> **PROBLEM REQUIREMENTS**:
Check every line of the data for the string "online" and copy the ones that have it.

....

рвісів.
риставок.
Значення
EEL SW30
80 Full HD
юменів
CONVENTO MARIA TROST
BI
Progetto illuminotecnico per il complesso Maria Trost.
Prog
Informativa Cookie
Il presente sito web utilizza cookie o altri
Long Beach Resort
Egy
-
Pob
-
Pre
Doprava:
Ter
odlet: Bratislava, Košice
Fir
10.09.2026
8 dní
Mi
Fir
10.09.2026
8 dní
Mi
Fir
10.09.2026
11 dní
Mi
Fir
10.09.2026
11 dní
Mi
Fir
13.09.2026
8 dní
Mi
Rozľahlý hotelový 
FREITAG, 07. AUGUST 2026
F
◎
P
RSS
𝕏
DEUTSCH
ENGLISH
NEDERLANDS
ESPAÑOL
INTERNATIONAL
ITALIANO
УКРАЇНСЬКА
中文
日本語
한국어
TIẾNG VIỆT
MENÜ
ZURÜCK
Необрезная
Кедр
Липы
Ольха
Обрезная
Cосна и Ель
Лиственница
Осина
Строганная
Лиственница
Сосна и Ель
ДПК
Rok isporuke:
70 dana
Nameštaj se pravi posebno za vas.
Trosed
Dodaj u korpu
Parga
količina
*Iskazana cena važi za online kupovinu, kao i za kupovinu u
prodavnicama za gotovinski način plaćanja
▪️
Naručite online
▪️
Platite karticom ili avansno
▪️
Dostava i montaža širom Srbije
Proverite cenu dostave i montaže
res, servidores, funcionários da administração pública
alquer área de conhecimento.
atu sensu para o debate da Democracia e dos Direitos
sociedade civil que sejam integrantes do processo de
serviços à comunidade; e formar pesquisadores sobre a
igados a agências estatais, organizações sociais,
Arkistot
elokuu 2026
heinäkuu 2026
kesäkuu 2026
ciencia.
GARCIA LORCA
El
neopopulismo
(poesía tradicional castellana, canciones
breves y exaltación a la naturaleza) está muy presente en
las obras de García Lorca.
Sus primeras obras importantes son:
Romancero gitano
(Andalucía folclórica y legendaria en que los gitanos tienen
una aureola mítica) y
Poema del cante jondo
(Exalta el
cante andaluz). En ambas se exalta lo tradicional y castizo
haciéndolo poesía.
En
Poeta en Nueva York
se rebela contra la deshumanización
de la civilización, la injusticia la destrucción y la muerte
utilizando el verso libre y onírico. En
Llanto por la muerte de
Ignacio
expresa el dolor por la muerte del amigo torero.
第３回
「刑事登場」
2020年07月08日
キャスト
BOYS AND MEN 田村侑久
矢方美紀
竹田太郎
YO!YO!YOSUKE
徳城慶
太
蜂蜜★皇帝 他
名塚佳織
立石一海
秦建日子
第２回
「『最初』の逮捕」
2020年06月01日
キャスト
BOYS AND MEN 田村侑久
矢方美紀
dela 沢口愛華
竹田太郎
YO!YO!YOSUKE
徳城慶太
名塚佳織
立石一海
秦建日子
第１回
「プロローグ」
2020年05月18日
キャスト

....

> **FINISHED EXERCISE**:
*Iskazana cena važi za online kupovinu, kao i za kupovinu u
Naručite online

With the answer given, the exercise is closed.